Thinking the Digital Through the Indigenous

Panel discussion with invited filmmakers exploring the new languages for technology by Russel Hlongwane, Dilman Dila & Danae Tapia

Screenshot of three people on a video call with text that reads 'thinking the digital through the indigenous'

This panel discussion between Russel Hlongwane, Dilman Dila and Danae Tapia offered an alternative to the assumption that technology is a western invention; whilst problematising ‘tech tools’ through different lenses and practices. Together they unpacked how artists films propose new languages to imagine technology, beyond hardware and software.

About the artists

Russel Hlongwane

Russel Hlongwane is a cultural producer and creative industries consultant based in Durban, South Africa.
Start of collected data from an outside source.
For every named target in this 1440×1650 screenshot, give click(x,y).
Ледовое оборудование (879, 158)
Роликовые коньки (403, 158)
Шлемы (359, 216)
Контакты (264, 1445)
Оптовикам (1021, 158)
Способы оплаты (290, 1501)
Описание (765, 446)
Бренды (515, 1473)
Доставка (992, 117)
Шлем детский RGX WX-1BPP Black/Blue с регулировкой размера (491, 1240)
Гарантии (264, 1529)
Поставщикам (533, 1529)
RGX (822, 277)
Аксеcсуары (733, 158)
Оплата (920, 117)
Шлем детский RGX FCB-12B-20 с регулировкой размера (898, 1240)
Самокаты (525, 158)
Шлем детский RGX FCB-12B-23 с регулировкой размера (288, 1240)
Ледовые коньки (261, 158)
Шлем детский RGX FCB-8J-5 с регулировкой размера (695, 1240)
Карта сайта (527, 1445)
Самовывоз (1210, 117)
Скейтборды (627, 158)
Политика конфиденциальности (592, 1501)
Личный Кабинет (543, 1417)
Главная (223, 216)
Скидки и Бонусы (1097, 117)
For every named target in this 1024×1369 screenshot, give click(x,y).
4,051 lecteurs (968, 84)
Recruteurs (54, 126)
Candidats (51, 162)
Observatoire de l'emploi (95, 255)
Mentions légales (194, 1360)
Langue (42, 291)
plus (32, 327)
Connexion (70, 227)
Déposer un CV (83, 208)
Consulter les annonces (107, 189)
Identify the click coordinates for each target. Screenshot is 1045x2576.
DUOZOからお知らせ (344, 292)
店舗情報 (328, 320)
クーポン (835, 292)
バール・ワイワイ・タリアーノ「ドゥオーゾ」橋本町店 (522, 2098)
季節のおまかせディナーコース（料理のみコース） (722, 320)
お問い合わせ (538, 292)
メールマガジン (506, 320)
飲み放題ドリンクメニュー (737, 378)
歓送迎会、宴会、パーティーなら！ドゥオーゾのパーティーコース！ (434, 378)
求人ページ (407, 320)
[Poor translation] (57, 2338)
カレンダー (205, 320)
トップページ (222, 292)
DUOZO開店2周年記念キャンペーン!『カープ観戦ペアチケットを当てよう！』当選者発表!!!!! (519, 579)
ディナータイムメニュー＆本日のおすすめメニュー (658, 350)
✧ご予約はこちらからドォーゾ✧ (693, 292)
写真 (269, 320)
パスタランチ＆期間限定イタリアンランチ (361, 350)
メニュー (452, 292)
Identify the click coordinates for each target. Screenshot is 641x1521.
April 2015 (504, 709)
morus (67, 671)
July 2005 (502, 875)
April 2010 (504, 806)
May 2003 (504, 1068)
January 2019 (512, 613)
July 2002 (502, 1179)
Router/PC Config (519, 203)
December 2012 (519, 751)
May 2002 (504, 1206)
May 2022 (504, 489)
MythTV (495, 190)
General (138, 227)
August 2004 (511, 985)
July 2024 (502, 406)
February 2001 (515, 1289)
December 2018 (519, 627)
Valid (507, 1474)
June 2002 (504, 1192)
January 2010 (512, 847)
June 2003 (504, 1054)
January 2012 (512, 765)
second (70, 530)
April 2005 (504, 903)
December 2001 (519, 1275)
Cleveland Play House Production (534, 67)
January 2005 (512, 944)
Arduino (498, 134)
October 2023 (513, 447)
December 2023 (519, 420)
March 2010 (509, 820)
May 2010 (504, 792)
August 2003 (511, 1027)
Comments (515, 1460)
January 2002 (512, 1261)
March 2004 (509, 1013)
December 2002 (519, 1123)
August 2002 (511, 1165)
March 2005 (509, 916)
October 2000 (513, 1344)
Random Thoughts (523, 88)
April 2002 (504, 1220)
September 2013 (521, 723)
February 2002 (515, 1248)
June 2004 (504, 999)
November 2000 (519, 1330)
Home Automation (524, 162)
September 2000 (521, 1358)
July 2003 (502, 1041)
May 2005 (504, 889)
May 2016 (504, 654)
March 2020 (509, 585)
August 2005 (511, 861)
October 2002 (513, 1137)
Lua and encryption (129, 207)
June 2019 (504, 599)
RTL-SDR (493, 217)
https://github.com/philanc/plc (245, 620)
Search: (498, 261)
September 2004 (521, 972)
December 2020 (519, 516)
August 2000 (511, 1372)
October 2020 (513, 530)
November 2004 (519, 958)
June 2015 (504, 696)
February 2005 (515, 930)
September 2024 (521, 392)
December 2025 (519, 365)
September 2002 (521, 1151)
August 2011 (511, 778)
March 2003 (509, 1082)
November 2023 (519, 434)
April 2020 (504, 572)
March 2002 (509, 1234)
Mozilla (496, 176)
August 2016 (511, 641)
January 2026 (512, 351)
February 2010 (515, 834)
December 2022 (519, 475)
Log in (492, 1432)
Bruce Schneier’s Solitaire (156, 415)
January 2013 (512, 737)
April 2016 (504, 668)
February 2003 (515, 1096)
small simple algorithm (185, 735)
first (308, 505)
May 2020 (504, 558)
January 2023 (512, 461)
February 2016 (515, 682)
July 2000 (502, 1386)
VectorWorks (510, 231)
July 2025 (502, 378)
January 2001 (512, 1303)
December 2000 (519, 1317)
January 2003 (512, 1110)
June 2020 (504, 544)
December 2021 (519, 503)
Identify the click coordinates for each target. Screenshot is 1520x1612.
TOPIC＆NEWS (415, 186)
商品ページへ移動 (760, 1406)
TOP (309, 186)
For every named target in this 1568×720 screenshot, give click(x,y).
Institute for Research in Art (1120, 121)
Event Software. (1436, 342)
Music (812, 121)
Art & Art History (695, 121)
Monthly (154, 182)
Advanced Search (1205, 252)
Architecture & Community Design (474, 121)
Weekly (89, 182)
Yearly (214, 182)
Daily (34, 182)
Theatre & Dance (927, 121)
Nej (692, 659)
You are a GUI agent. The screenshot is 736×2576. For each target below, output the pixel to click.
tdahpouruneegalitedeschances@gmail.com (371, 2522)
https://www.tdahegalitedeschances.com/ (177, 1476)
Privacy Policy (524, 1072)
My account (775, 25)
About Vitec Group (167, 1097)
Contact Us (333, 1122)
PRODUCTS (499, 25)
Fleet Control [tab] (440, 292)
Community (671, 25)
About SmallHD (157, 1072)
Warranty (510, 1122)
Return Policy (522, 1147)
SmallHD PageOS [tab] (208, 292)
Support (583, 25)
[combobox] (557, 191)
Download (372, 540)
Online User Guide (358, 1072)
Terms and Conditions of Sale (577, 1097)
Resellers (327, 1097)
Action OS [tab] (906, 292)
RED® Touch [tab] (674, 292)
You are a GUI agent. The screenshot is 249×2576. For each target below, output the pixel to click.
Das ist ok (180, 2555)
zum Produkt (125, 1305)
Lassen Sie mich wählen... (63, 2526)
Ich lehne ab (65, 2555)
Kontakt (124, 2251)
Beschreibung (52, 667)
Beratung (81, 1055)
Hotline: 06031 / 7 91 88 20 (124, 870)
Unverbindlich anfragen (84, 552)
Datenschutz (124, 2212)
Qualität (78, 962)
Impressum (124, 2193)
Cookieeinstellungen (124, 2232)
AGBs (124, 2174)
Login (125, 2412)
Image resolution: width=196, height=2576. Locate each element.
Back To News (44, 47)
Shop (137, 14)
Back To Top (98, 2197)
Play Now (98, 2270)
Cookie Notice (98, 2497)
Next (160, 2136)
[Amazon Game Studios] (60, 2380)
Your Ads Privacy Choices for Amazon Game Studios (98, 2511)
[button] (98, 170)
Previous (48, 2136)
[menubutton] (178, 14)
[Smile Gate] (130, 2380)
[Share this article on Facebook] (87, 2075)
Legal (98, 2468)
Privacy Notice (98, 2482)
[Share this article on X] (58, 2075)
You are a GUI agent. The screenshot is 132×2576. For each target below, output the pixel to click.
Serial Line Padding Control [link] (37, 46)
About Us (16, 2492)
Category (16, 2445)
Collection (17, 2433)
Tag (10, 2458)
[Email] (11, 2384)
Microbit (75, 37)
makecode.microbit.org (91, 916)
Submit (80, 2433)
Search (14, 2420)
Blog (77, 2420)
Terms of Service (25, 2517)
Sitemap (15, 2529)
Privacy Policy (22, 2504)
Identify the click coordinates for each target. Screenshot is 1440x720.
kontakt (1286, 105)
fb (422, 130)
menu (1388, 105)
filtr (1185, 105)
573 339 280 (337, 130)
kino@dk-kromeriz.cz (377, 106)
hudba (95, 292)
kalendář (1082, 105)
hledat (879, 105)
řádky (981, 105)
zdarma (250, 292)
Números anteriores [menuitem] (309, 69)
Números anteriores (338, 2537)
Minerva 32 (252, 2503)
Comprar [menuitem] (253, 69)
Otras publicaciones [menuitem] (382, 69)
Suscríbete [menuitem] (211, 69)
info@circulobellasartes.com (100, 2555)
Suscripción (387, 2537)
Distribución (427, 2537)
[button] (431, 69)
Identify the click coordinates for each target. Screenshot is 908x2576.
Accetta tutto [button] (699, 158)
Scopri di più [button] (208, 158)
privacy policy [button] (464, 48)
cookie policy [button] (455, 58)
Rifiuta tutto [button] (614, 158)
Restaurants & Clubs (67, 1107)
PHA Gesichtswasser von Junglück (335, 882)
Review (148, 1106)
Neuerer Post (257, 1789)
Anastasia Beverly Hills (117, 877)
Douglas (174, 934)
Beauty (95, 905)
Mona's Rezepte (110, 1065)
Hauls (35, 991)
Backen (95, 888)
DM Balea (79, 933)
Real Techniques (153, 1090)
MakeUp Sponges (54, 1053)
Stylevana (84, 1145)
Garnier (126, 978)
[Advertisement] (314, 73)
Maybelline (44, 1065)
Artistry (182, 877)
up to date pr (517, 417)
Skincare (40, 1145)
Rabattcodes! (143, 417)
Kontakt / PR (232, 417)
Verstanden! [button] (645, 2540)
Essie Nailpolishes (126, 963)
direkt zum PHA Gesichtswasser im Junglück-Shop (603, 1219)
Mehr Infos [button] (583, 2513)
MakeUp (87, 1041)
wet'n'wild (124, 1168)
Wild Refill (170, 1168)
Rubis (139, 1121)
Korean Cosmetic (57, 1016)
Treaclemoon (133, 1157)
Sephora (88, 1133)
His work obsesses over the tensions in Heritage/ Modernity and Culture/Tradition as it applies to black life. His practice includes cultural research, creative producing, design, film and curatorship. He is part of a number of working groups spread across the Southern African Region, the African continent more broadly and internationally. He has shown work in Munich, Marrakech, Maputo, Karlsruhe, Harare, Bristol, Tokyo as well as throughout South Africa. Russel will be in conversation with:

Dilman Dila

Dilman Dila, author of a critically acclaimed collection of short stories, A Killing in the Sun. Dilman has been shortlisted for the Commonwealth Short Story Prize (2013) and for the Nommo Awards for Best Novella (2017), and long listed for the BBC International Radio Playwriting Competition (2014), among other accolades. His short fiction have featured in several anthologies, and his films include What Happened in Room 13 (2007) and The Felistas Fable (2013), which was nominated for Best First Feature by a Director at AMAA (2014).

Danae Tapia

Danae Tapia is a writer, multimedia artist and technologist born in the Chilean working class. She is a 2022-2024 resident artist at the Rijksakademie in Amsterdam and a researcher and lecturer of Hacking at the Willem de Kooning Academy in Rotterdam.